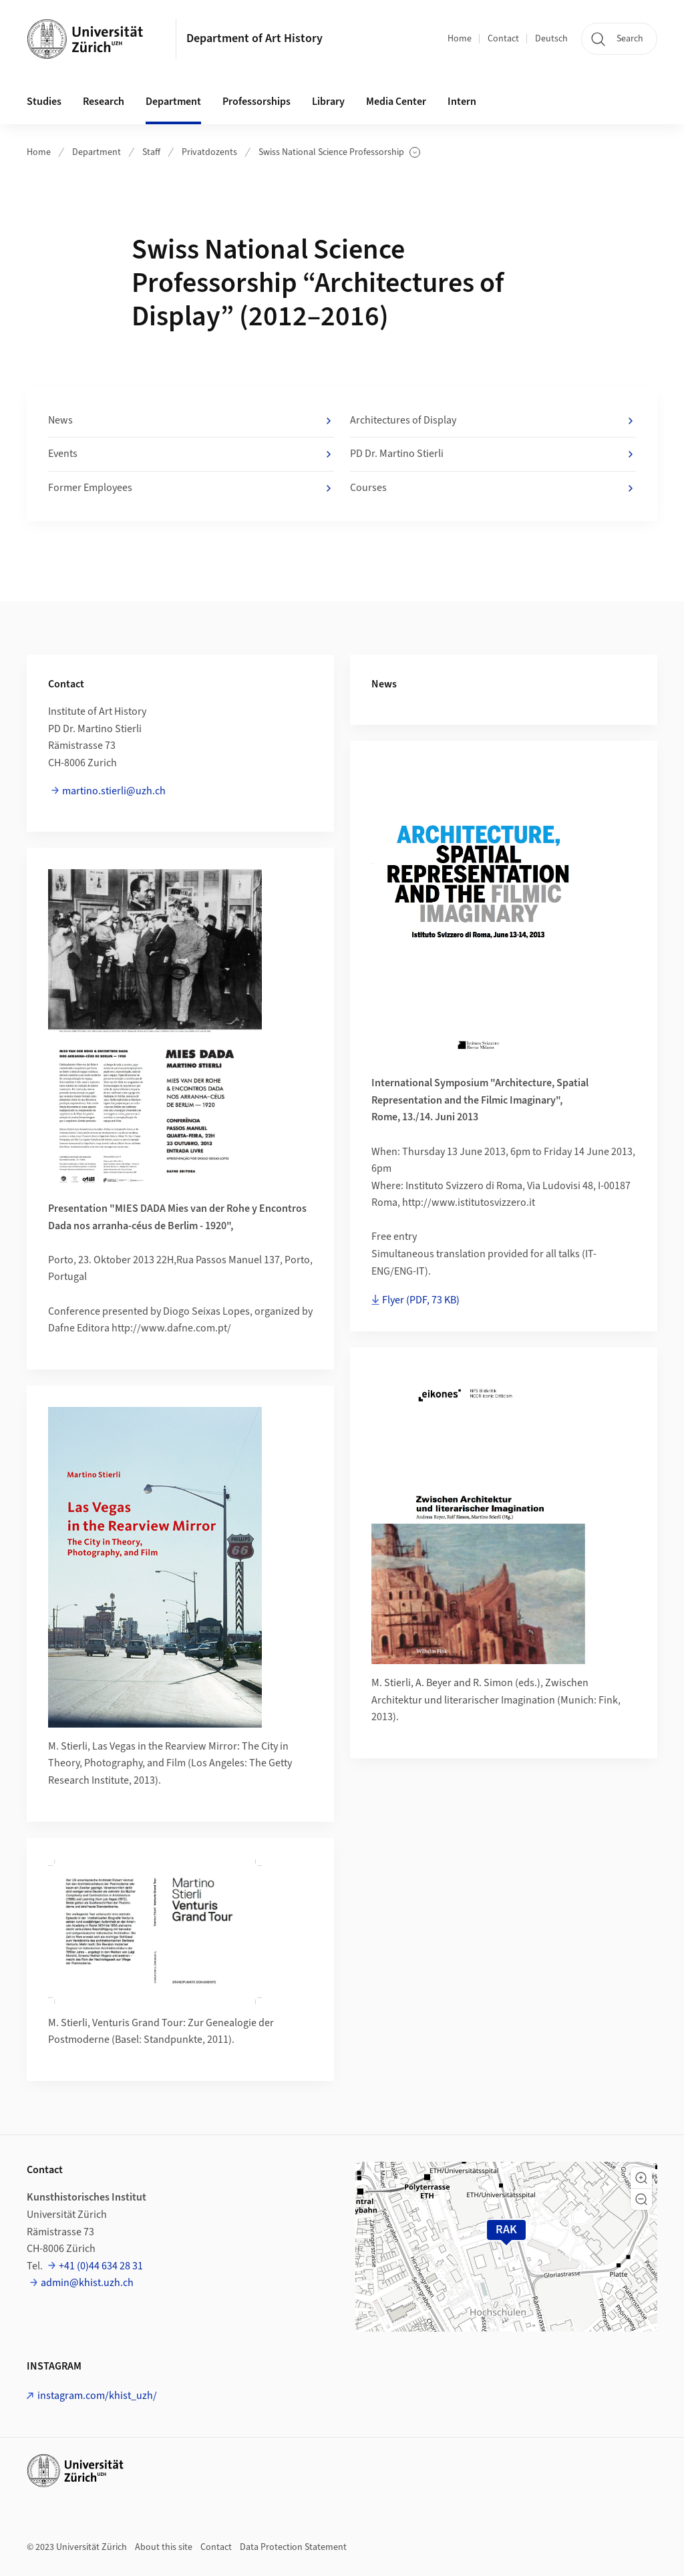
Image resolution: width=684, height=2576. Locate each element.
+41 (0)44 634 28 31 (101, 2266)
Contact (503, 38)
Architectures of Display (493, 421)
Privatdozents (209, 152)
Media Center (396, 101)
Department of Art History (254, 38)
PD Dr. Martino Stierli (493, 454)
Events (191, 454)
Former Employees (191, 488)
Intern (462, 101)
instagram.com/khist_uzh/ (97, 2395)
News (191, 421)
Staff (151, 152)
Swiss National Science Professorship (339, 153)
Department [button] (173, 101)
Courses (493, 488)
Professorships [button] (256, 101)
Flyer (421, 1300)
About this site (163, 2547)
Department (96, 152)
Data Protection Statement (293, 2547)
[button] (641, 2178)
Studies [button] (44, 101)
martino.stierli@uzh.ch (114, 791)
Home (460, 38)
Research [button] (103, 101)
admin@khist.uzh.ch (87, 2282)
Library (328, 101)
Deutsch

+++

This exercise calls for the records to be given again exactly, without the images.

Image resolution: width=684, height=2576. Locate each element.
+41 (0)44 634 28 31 (101, 2266)
Contact (503, 38)
Architectures of Display (493, 421)
Privatdozents (209, 152)
Media Center (396, 101)
Department of Art History (254, 38)
PD Dr. Martino Stierli (493, 454)
Events (191, 454)
Former Employees (191, 488)
Intern (462, 101)
instagram.com/khist_uzh/ (97, 2395)
News (191, 421)
Staff (151, 152)
Swiss National Science Professorship (339, 153)
Department [button] (173, 101)
Courses (493, 488)
Professorships [button] (256, 101)
Flyer (421, 1300)
About this site (163, 2547)
Department (96, 152)
Data Protection Statement (293, 2547)
[button] (641, 2178)
Studies [button] (44, 101)
martino.stierli@uzh.ch (114, 791)
Home (460, 38)
Research [button] (103, 101)
admin@khist.uzh.ch (87, 2282)
Library (328, 101)
Deutsch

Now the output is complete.